• WORK TO BE COMPLETED: In the records that follow, find each line with the word "избора" and copy it.

• TASK INPUTS:

::::::

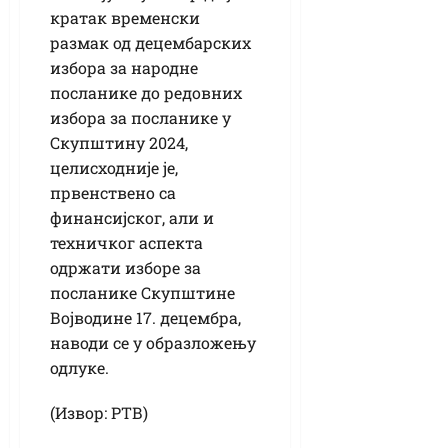
кратак временски
размак од децембарских
избора за народне
посланике до редовних
избора за посланике у
Скупштину 2024,
целисходније је,
првенствено са
финансијског, али и
техничког аспекта
одржати изборе за
посланике Скупштине
Војводине 17. децембра,
наводи се у образложењу
одлуке.
(Извор: РТВ)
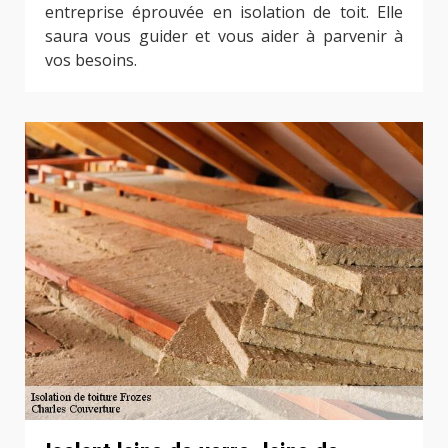
entreprise éprouvée en isolation de toit. Elle
saura vous guider et vous aider à parvenir à
vos besoins.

::::::

• SOLUTION FOR THIS PROBLEM:
избора за народне
избора за посланике у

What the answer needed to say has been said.